Entanglement Properties and Dynamics of Collectively Dissipating Multilevel Atom Arrays

Abstract

Achieving an efficient and controllable atom-light interface is essential for quantum technologies. In this context, subwavelegnth atomic arrays provide a promising platform, as collective radiance effects can be exploited to achieve an enhanced atom-light coupling and a higher fidelity in certain quantum optics protocols. In such systems, constructive (superradiance) and destructive (subrradiance) interference between the scattered photons enables to suppress spontaneous emission into undesired optical modes, while enhancing it into desired, detectable modes. In this work, we explore how these ideas, originally developed for two-level atoms, can be extended to multilevel structures with a focus on Λ-type atoms with one excited state and two degenerate ground states. To this end, we generalize the open quantum spin model to multilevel atoms and apply it to Λ systems. We study the collective radiative properties and the entanglement of Dicke states, using a mapping onto SU(3) algebra.
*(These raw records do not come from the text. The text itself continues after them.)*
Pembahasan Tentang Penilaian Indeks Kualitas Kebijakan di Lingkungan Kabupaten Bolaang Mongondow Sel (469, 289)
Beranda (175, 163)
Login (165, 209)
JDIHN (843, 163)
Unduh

Furthermore, we analyse how finite-size effects and coherent interactions modify collective radiance, leading to the emergence of darker states in the two excitation manifold of Λ-systems, compared to the case of two-level atoms, for an atom number N ≥ 10. We also study the dissipative Dicke dynamics for a fully inverted initial state, showing that the evolution is restricted to the symmetric sector. In the finite-size array case in presence of coherent interactions, we identify a peak in the dynamical evolution of entanglement, coinciding with the superradiant burst and find that the system reaches a non-trivial entangled steady state.